Bien sûr qu'ils le font. Nous appartenons à la société des représentations. Voyons comment vous vous en sortez sur les réseaux sociaux, comment une phrase sensationnelle émeut et provoque des milliers de « likes ». Quel emmerdement que de dire des choses importantes et de faire réfléchir à des chaînes, à l'oppression, à des mystifications à vie. Il faut tout adoucir. De cette façon, nous faisons un pas en avant et il n'y a pas de place pour la rage des « premières lignes » [groupes militants de la récente révolte en Colombie, équivalent des "cortèges de tête" parisiens, NdT] ou de ceux qui ont toujours été floués par des réformes qui ont même jeté par-dessus bord les actes héroïques des « trois huit » d'il y a plus d'un siècle.


1927 : Raúl Eduardo Mahecha Caycedo (assis), Floro Piedrahita, Julio Buriticá et Ricardo Elías López, du Parti socialiste révolutionnaire colombien, posent avec la bannière des trois huit : 8 heures de travail, 8 heures d'étude et 8 heures de repos.

Dans le scénario de la farce, il s'agit de « plus de la même chose », mais avec des bonus.
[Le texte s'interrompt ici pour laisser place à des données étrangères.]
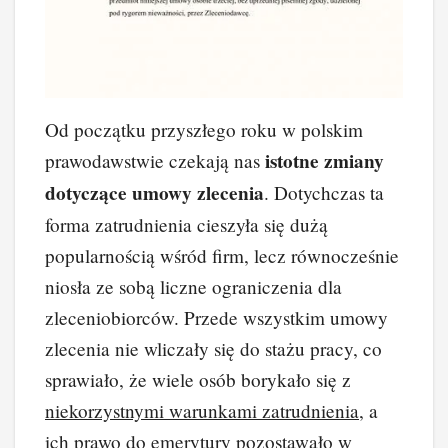
Od początku przyszłego roku w polskim
istotne zmiany
prawodawstwie czekają nas
dotyczące umowy zlecenia
. Dotychczas ta
forma zatrudnienia cieszyła się dużą
popularnością wśród firm, lecz równocześnie
niosła ze sobą liczne ograniczenia dla
zleceniobiorców. Przede wszystkim umowy
zlecenia nie wliczały się do stażu pracy, co
sprawiało, że wiele osób borykało się z
niekorzystnymi warunkami zatrudnienia
, a
ich prawo do emerytury pozostawało w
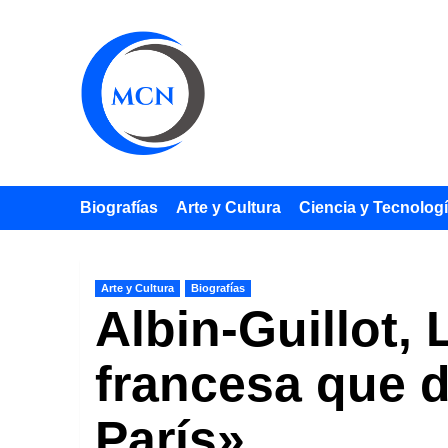
Saltar
al
contenido
Biografías
Arte y Cultura
Ciencia y Tecnolog
Arte y Cultura
Biografías
Albin-Guillot, 
francesa que d
París»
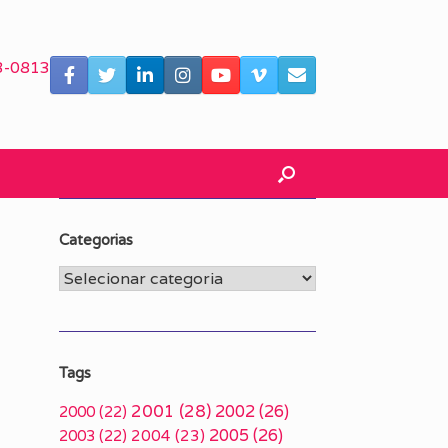
3-0813
Categorias
Categorias
Tags
2001
(28)
2002
(26)
2000
(22)
2005
(26)
2003
(22)
2004
(23)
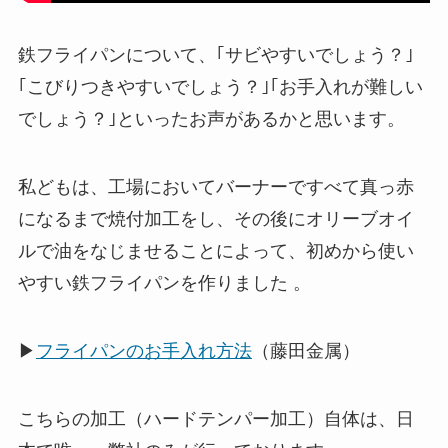
鉄フライパンについて、｢サビやすいでしょう？｣
｢こびりつきやすいでしょう？｣｢お手入れが難しい
でしょう？｣といったお声があるかと思います。
私どもは、工場においてバーナーですべて真っ赤
になるまで焼付加工をし、その後にオリーブオイ
ルで油をなじませることによって、初めから使い
やすい鉄フライパンを作りました 。
▶
フライパンのお手入れ方法
（藤田金属）
こちらの加工（ハードテンパー加工）自体は、日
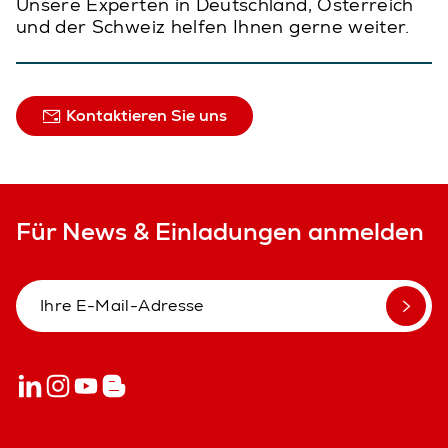
Unsere Experten in Deutschland, Österreich
und der Schweiz helfen Ihnen gerne weiter.
Kontaktieren Sie uns
Für News & Einladungen anmelden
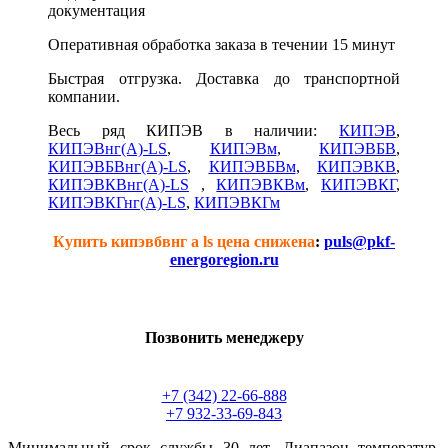
документация
Оперативная обработка заказа в течении 15 минут
Быстрая отгрузка. Доставка до транспортной
компании.
Весь ряд КИПЭВ в наличии:
КИПЭВ
,
КИПЭВнг(А)-LS
,
КИПЭВм
,
КИПЭВБВ
,
КИПЭВБВнг(А)-LS
,
КИПЭВБВм
,
КИПЭВКВ
,
КИПЭВКВнг(А)-LS
,
КИПЭВКВм
,
КИПЭВКГ
,
КИПЭВКГнг(А)-LS
,
КИПЭВКГм
Купить кипэвбвнг а ls цена снижена
:
puls@pkf-
energoregion.ru
Позвонить менеджеру
+7 (342) 22-66-888
+7 932-33-69-843
Минимальный срок службы 30 лет. Диапазон температур,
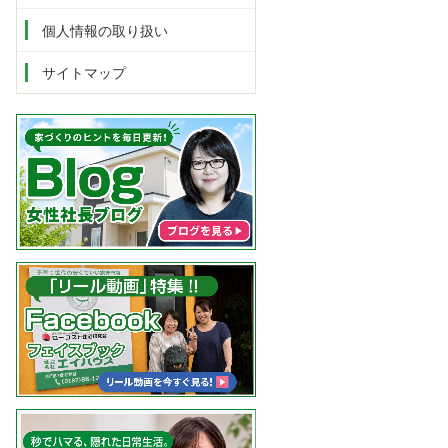
個人情報の取り扱い
サイトマップ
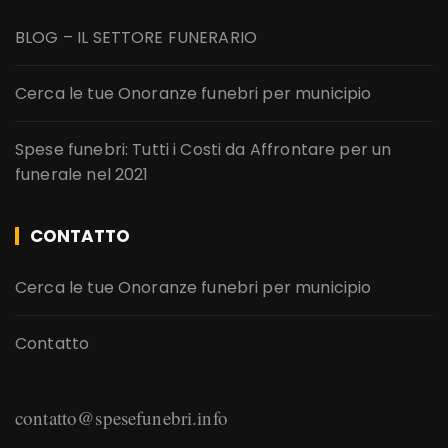
BLOG – IL SETTORE FUNERARIO
Cerca le tue Onoranze funebri per municipio
Spese funebri: Tutti i Costi da Affrontare per un
funerale nel 2021
CONTATTO
Cerca le tue Onoranze funebri per municipio
Contatto
contatto@spesefunebri.info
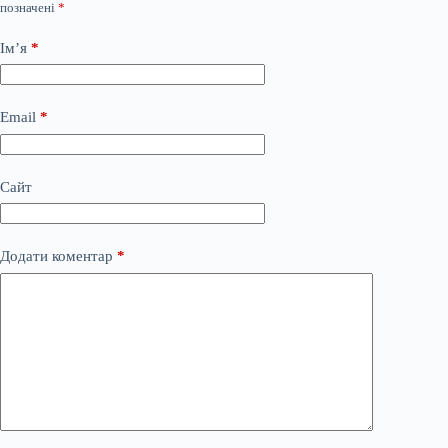
позначені
*
Ім’я
*
Email
*
Сайт
Додати коментар
*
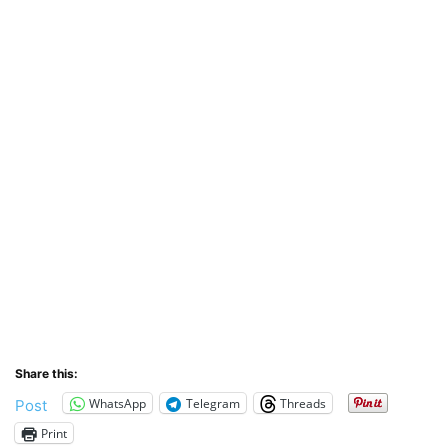
Share this:
WhatsApp
Telegram
Threads
Post
Print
Et revenons au début : de quoi le travail peut-il nous libérer ? Pas même de la faim, par exemple en Colombie, où, pour la plupart, il n'y a même pas de travail et où, devant l'évidence d'un pays aux inégalités infâmes, où beaucoup n'ont même pas deux repas par jour, le gouvernement demande à la FAO (Organisation des Nations unies pour l'alimentation et l'agriculture), face au danger de l'insécurité alimentaire, de retirer la Colombie de cette carte. C'est comme vendre son canapé pour se protéger de l'infidélité.

L'un des artifices contemporains utilisés par les personnes au pouvoir est de nous faire croire que nous sommes libres. « Le sujet néolibéral, contraint de se rendre, est un serviteur absolu en ce sens que, sans maître, il s'exploite volontairement », affirme Byung-Chul Han, dans La disparition des rituels. « Le social est entièrement soumis à l'autoproduction. Tout le monde s'autoproduit, se "tonifie" pour attirer l'attention », ajoute-t-il dans un autre passage.

La nouvelle aliénation se tisse avec les effets de la vitesse, la brièveté des messages, les réactions médiatiques. J'ai beaucoup de « likes », donc j'existe, je me promeus, une masturbation toute neuve, une manifestation du vide (c'est-à-dire de la vanité, comme l'a noté Fernando González) et donc je me crois à jour et au sommet du pouvoir. Alors qu’à vrai dire, on est sous le joug de celui qui s'enivre de sa propre image.

Nous sommes désormais, en plus d'être disciplinés par divers mécanismes de surveillance et de contrôle, afin de ne pas opter pour la transgression, des êtres dociles, amoureux de nos chaînes et de notre corps « bien travaillé ». Nous apprécions notre propre auto-exploitation. Les logarithmes ne nous lâchent pas. Et nous adorons regarder notre nombril, même s'il est mal coupé.